Keep hydrated and use a vaporizer or humidifier. What’s the big deal? Mucous can be thinned and drained from your sinuses with the aid of fluids and humidification. Your skin and sinuses will both benefit from the lubrication they provide.

2. Nasal irrigation

Irritation and congestion in the nasal passages can be alleviated by using nasal irrigation. Sulfuric acid is used to gently flush out your nasal passages, and this procedure is called nasal irrigation. Using a neti pot, a special squeeze bottle, or bulb syringes is all that is required.

The liquid from your sinus irrigation should be collected in a sink or basin. Inhale the solution through one nostril while tilting your head so that it flows out the other. Do this with both nostrils. Bacteria and irritants are also flushed away.

Ensure that your neti pot is thoroughly cleaned after each use, as bacteria can build up inside. In addition, do not use water straight from the faucet because it may contain bacteria that could infect your sinuses. You should boil the water if you’re going to use it instead of bottled.

3. Steam

Steam loosens mucus, which helps alleviate congestion. Use a large towel and a bowl of hot water to give yourself a steam treatment. If desired, flavour the water with essential oils such as menthol, camphor, or eucalyptus, or leave it unflavored.

The steam will be trapped inside the bowl if you place the towel over your head and let it fall along the sides. Until the steam dissipates, most people do this. Shower steam can also work, but the effect is less potent.

4. Chicken soup

Chicken soup has been shown in a number of studies to be effective in relieving congestion. According to a 2000 study, the inflammation caused by sinus congestion and colds can be reduced by consuming chicken soup.

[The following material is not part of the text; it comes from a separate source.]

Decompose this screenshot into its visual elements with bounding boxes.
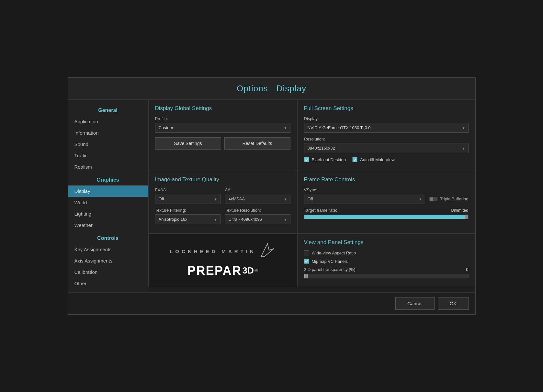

So, what’s the sleight of hand? Chicken soup hasn’t been scientifically proven to clear the sinuses, but scientists believe that the steam and the anti-oxidant and anti-inflammatory properties of the soup’s ingredients are responsible.

5. Warm and cold compresses

Your sinuses may benefit from alternating between hot and cold compresses. For three minutes, place a warm compress on your nose, cheeks, and forehead.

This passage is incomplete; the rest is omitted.